Today he has posted what I think is an excellent article about why we need to cling to the word missional and not allow it to be abused by those who don’t understand the significance of it. I hope you take time to read Alan’s post and then let me know what you think of it.

Proud

Posted by Rob under Family, Random Thoughts

If you were to ask most pastors what their greatest desire is, you might be surprised at how they respond. Contrary to what many thinkg, most pastors are not in this for the power or money! In fact, very few do what they do for negative reasons at all. It’s unfortunate that the few "bad apples" get all the publicity (hey, isn’t that true of any profession?), but it would be unfair to pain all pastors with the same brush.

Most of the people I know who are in full-time ministry do what they do because they sincerly want to touch people’s lives for the better. At the end of the day, when the dust all settlers, they simply hope that something they did – whether it be a sermon they preached, a word said in a counselling session, or a smile over a potluck dinner – will have made a difference.

Most pastors are not foolish enough to think that they alone will change the world. In fact, I don’t know many who have that lofty a goal. They simply hope that in a small way, they will tocuh the lives of a few, who will in turn touch the lives of a few more.

And in that last statement, you find the ultimate desire of most pastors. That what they do will be reproduced in another. That a few people – and really a few is enough – will be touched by them and will then make a difference in a few more.

That’s why a day like today is so special. The Bikers’ Church family attended a service just outside of Ottawa today. We were at a church in North Gower. We do a service there annually. Only this year, we did things a little different. Rather than me preaching, I asked the pastor if it would be okay if Marty spoke. Marty is the volunteer assistant at Bikers’ Church. He has only ever preached one other time in a church other than Bikers’ Church.

And so, he spoke. And I was so very proud of him. He did a great job. As he always does.

However, for me, the pride I feel when it comes to Marty goes much deeper than a sermon. Perhaps only a pastor will understand what I’m trying to say here, but there is something very special when you watch someone preach who has grown and developed with your help.
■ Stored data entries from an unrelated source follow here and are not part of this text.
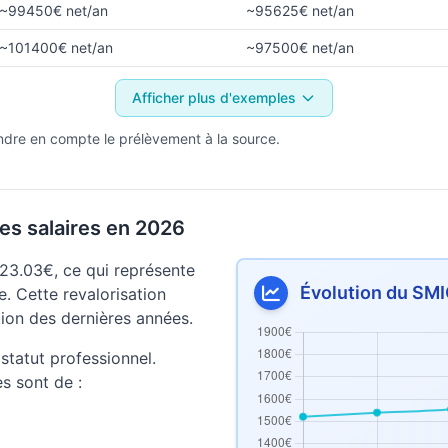
~99450€ net/an
~95625€ net/an
~101400€ net/an
~97500€ net/an
Afficher plus d'exemples
ndre en compte le prélèvement à la source.
es salaires en 2026
23.03€, ce qui représente
Évolution du SMI
. Cette revalorisation
lation des dernières années.
statut professionnel.
es sont de :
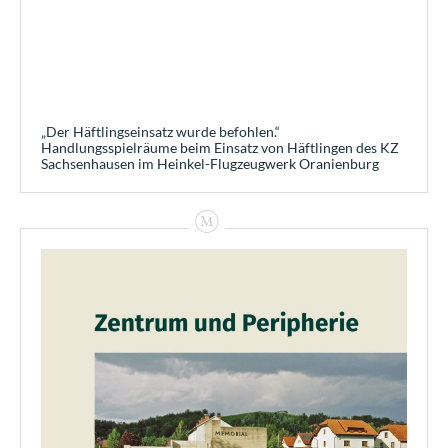
„Der Häftlingseinsatz wurde befohlen.“
Handlungsspielräume beim Einsatz von Häftlingen des KZ
Sachsenhausen im Heinkel-Flugzeugwerk Oranienburg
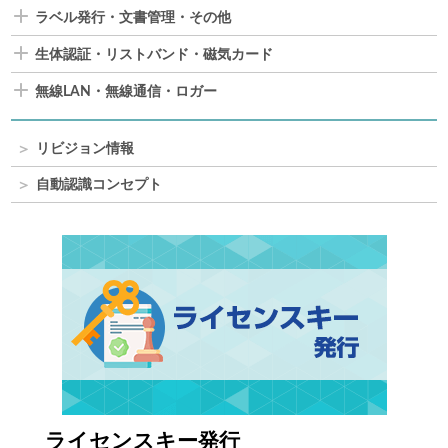
ラベル発行・文書管理・その他
生体認証・リストバンド・磁気カード
無線LAN・無線通信・ロガー
リビジョン情報
自動認識コンセプト
ライセンスキー発行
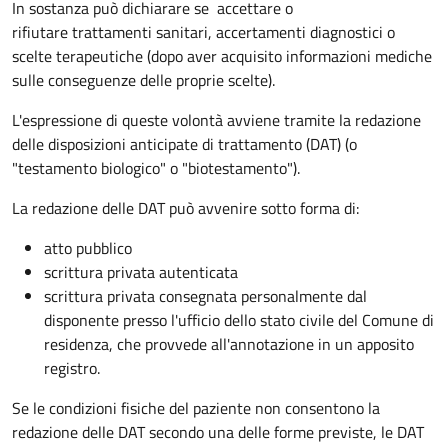
In sostanza può dichiarare se
accettare o
rifiutare trattamenti sanitari, accertamenti diagnostici o
scelte terapeutiche (dopo aver acquisito informazioni mediche
sulle conseguenze delle proprie scelte).
L'espressione di queste volontà avviene tramite la redazione
delle disposizioni anticipate di trattamento (DAT) (o
"testamento biologico" o "biotestamento").
La redazione delle DAT può avvenire sotto forma di:
atto pubblico
scrittura privata autenticata
scrittura privata consegnata personalmente dal
disponente presso l'ufficio dello stato civile del Comune di
residenza, che provvede all'annotazione in un apposito
registro.
Se le condizioni fisiche del paziente non consentono la
redazione delle DAT secondo una delle forme previste, le DAT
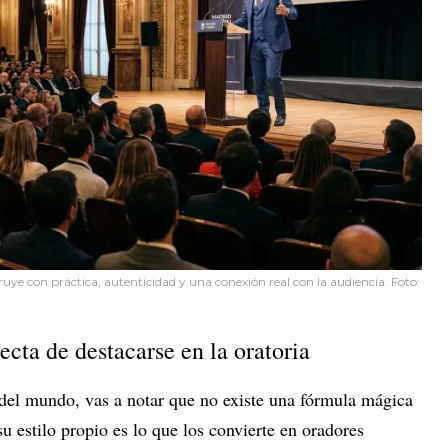
uye con práctica, autenticidad y una conexión real con la audiencia. Foto:
ecta de destacarse en la oratoria
 del mundo, vas a notar que no existe una fórmula mágica
u estilo propio es lo que los convierte en oradores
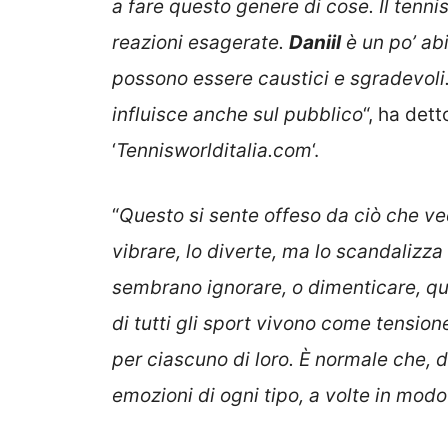
a fare questo genere di cose. Il tenn
reazioni esagerate.
Daniil
è un po’ abi
possono essere caustici e sgradevoli
influisce anche sul pubblico
“, ha dett
‘
Tennisworlditalia.com
‘.
“
Questo si sente offeso da ciò che ve
vibrare, lo diverte, ma lo scandalizza 
sembrano ignorare, o dimenticare, quell
di tutti gli sport vivono come tension
per ciascuno di loro. È normale che,
emozioni di ogni tipo, a volte in mod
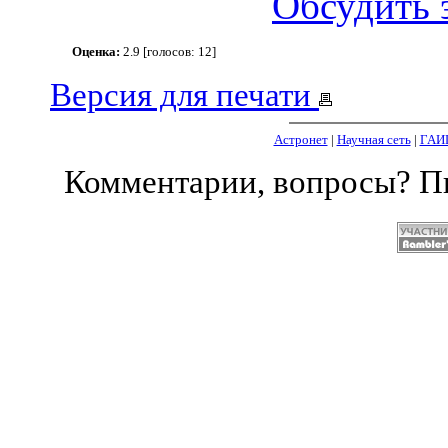
Обсудить 
Оценка:
2.9 [голосов: 12]
Версия для печати
Астронет
|
Научная сеть
|
ГАИ
Комментарии, вопросы?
I’m not foolish enough to think that Marty’s growth is only because of me – he has a lot of input through a number of people, including the Ottawa School of the Bible, where he gets his training.

In the Oil Change devotional that I write, I have just begun 1 Timothy. It is a letter written from Paul to Timothy, a young man who has been influenced greatly by Paul. In a small way, I can feel the pride that Paul must have felt toward Timothy.

Marty, I am very proud of you.

I’m sure that many of you in Canada have heard the story about the Quebec Grade 6 girl who took her dad to court after he grounded her from attending an end of year school trip. Apparently the father grounded the girl after he discovered she had posted pictures of herself on an internet dating site.

If you haven’t read the story, you can find CBC’s version here.

At first I thought this was a very black and white story. It was ridiculous that the judge would overturn the case. However, the more I’ve read on it, the more a realize that this story goes much deeper. This girls parent’s are divorced and her parents on not on good terms with each other.

It turns out that the girl had a major fight with her step mom, and decided to go live with her mom. Her mom gave permission for her to go on the trip, while dad forbade it.

While I still don’t think it’s a good idea for a court to get involved in an issue like this one, I do think there is a much bigger concern in this story. What is wrong with two adults when they basically allow a situation to escalate to this level? Why isn’t this mom and dad sitting down like mature adults and working through this issue until they come to a mutual understanding. I don’t care how they are doing when it comes to their relationship with one another, there should be the ability to set aside those differences when dealing with their children.

Unfortunately, that isn’t always the situation, and as a result, we end up with cases like this one.

Sometimes I’m amazed at our country.